Work item:
Word for word, repeat the lines of the records from the one containing "Neo che cambia" through the last line, both included.

Exercise inputs:
'''
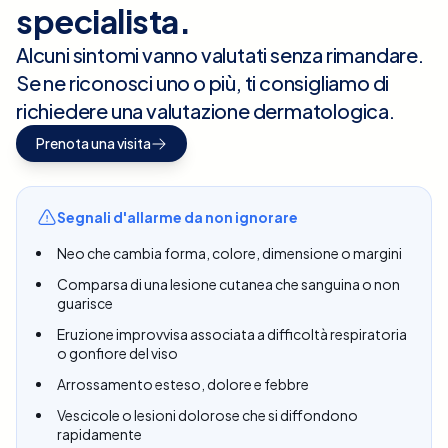
specialista.
Alcuni sintomi vanno valutati senza rimandare.
Se ne riconosci uno o più, ti consigliamo di
richiedere una valutazione dermatologica.
Prenota una visita
Segnali d'allarme da non ignorare
Neo che cambia forma, colore, dimensione o margini
Comparsa di una lesione cutanea che sanguina o non
guarisce
Eruzione improvvisa associata a difficoltà respiratoria
o gonfiore del viso
Arrossamento esteso, dolore e febbre
Vescicole o lesioni dolorose che si diffondono
rapidamente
'''
Your response:
Neo che cambia forma, colore, dimensione o margini
Comparsa di una lesione cutanea che sanguina o non
guarisce
Eruzione improvvisa associata a difficoltà respiratoria
o gonfiore del viso
Arrossamento esteso, dolore e febbre
Vescicole o lesioni dolorose che si diffondono
rapidamente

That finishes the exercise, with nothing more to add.